Guillaume mentioned that he had to comment out a line in the oops CMakeLists.txt file in order to get ufo-bundle to compile in the container:

ecbuild_find_mpi( COMPONENTS CXX Fortran REQUIRED )

There was some speculation as to whether this had anything to do with the container problems referred to above that Xin and Mark are working on. Subsequent investigation suggests that this is not the source of the problem - this line is already commented out in the develop-next branch of oops.
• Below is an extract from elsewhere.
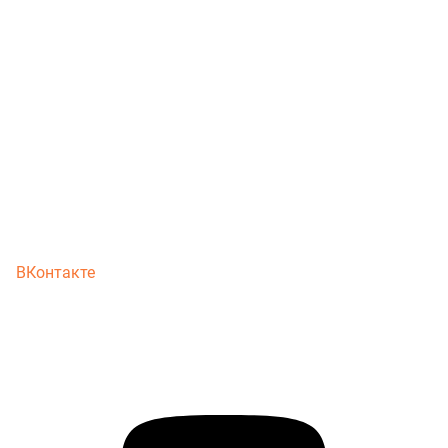
ВКонтакте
Guillaume is now working with Benjamin on integrating the bump interpolation into SOCA and getting it to work with Intel compilers.

Yangui expressed interest in meeting with Yannick and Andrew Collard to discuss Quality Control of data and, more specifically, where QC checks should be included in the JEDI repositories. Yannick responded that the QC infrastructure is not ready but needs to be developed. Dan and Rahul commented that GMAO is also interested in this issue and offered to help.

Steve S from the Met Office closed with a few more questions. First, he referred to a discussion we had yesterday during a models meeting about what grids variables should be on for Data Assimilation. Yannick summarized the outcome of the discussion by saying that all variables should be collocated on the same grid (both horizontal and vertical) for DA applications, at least for now. This is the simplest situation - we need to start with this and get it to work. In the future we can consider extending this to staggered grids but this is a substantial effort.

Steve S then asked about the installation of software - what goes into the build of a bundle as opposed to being installed separated as part of the container or otherwise part of the environment. For example, eckit and fckit are now part of the Singularity container along with other external software such as boost. But, packages like crtm are built as part of a bundle. One could in principle include crtm in the container/environment. Yannick responded that there is no set rule for what goes into the container and what does not. External applications like boost are beyond our control so it makes sense to include them in the environment whereas crtm is being developed along with JEDI so including it in the bundle helps you to keep up with the latest updates.

To some extent, this is up to the user. Experienced users can install libraries and set up their environment as they wish whereas those users who do not wish to delve into the technical details should be able to get up and running with minimal difficulty by using the container and bundles.

This led to a more general discussion about what the Singularity container is used for and whether users need to install it themselves. The answer to the second question is yes - users are responsible for installing singularity on their systems, if it is not already there and if they have root permission: for further details see: the JEDI documentation. After Singularity is installed, the user can simply download the JCSDA container as an image file and then enter it (i.e. execute the application). Regarding the first question, Mark and Yannick outlined three main functions for the Singularity container:

As an implementation tool to help users get up and running with JEDI as quickly and easily as possible. This is intended in particular for new users and for scientific users who are interested in exploiting the functionality of JEDI without having to deal with the technical details of the software implementation.
As a touchstone to facilitate code testing and debugging. Having a common environment (including identical versions of compilers, libraries, etc) can help developers rule out a number of potential issues when trying to reproduce and diagnose a problem.
As an access point to particular models. For example, a developer may develop a new feature for FV3 and then may wish to extend to other models such as lfric or mpas. A container can help them get those other models up and running with minimal effort so they can test their new feature.

For these reasons, we expect to continue to support and develop the JCSDA singularity container in the future. However, as we gain experience with cloud computing platforms such as Amazon, some of the functionality listed above may shift at least in part to the cloud.